Soviet Defector’s Life Comes To A ‘Lonely End’ In U.S.

Arkady Shevchenko, the highest-ranking Soviet diplomat to seek asylum in the United States, quietly was working on a book about the Soviet Union’s foreign policy establishment when he died in a Washington suburb, the head of a group that helped defectors said Tuesday.

Considered the CIA’s catch of the 1970s, Shevchenko defected in April 1978. When he announced through his attorney that he would not go home, Soviet officials claimed he was being held in the United States “under duress.”

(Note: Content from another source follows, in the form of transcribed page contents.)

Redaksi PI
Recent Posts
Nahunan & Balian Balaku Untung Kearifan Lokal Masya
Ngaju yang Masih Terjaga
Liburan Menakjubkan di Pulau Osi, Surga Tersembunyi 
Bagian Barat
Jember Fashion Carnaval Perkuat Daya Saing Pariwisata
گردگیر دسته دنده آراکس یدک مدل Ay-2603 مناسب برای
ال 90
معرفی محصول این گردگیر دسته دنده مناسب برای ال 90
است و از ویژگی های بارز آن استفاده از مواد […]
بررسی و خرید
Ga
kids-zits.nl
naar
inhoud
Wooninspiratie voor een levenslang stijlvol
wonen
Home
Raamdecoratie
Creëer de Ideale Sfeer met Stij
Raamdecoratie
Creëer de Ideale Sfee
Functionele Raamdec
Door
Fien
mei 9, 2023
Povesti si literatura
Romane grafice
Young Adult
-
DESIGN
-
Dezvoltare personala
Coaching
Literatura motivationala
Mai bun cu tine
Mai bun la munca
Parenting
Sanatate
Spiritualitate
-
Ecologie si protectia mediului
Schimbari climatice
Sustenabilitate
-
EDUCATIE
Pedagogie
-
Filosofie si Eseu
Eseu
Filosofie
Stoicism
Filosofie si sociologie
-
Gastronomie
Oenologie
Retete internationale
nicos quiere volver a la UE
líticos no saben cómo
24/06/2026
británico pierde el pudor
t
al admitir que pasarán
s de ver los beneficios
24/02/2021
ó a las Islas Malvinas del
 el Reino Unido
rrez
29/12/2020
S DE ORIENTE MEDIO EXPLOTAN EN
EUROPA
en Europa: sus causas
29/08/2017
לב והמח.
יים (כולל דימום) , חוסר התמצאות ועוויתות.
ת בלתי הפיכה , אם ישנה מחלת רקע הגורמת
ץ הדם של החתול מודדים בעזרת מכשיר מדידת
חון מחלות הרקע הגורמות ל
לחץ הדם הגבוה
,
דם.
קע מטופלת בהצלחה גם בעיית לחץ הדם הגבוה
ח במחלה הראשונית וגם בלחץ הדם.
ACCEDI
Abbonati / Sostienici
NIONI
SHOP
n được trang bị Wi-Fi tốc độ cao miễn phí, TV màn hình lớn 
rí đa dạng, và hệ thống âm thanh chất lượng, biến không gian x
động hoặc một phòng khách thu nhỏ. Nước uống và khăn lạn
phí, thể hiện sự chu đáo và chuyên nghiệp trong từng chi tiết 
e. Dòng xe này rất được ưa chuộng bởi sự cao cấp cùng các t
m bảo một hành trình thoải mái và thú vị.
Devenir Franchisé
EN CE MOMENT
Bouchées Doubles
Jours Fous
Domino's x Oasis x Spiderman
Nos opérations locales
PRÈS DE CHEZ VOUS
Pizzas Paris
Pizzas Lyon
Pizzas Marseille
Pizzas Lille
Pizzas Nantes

“It’s really a shame that someone who contributed so much to this country and to the West in general had such an unfortunate and lonely end here,” said Bill Geimer of the Jamestown Foundation. The organization promoted high-level defections from the Soviet Union and provided career counseling and other help to defectors.

Shevchenko died Feb. 28 in his home in Bethesda, Md., from an apparent heart attack. He was 67.

Shevchenko was undersecretary-general of the United Nations in the mid-1970s when he began providing secrets to the CIA. Before taking the U.N. post, he was secretary in Moscow to Andrei Gromyko, then the Soviet foreign minister.

After his defection, Shevchenko wrote the best-selling book “Breaking with Moscow,” commanded lucrative lecture fees and lived in a well-to-do Washington neighborhood.

But his book said the road to success was not easy and that his CIA handlers had proved insensitive to the trauma of defection. The KGB whisked his wife back to Moscow where she reportedly committed suicide by taking an overdose of sleeping pills.

In the fall of 1978, Shevchenko was involved in a bizarre kiss-and-tell security scandal when a Washington call girl named Judy Chavez charged publicly that she was being paid by the CIA to provide sex for him. The ensuing publicity, Geimer said, devastated Shevchenko.

With the breakup of the Soviet Union, Shevchenko disappeared from public view.

“When ‘Breaking with Moscow’ was published, interest in the Soviet Union and Soviet-U.S. relations was at a peak, but the breakup of the U.S.S.R. dissipated a great deal of that interest,” Geimer said. “He just went quiet after a while, becoming almost a recluse, in contrast to many other former defectors who remain active.

“He went to work on material that he thought would be of historical interest,” Geimer said, adding that at the time of his death, Shevchenko had been working on an analysis of the Soviet foreign policy decision-making apparatus.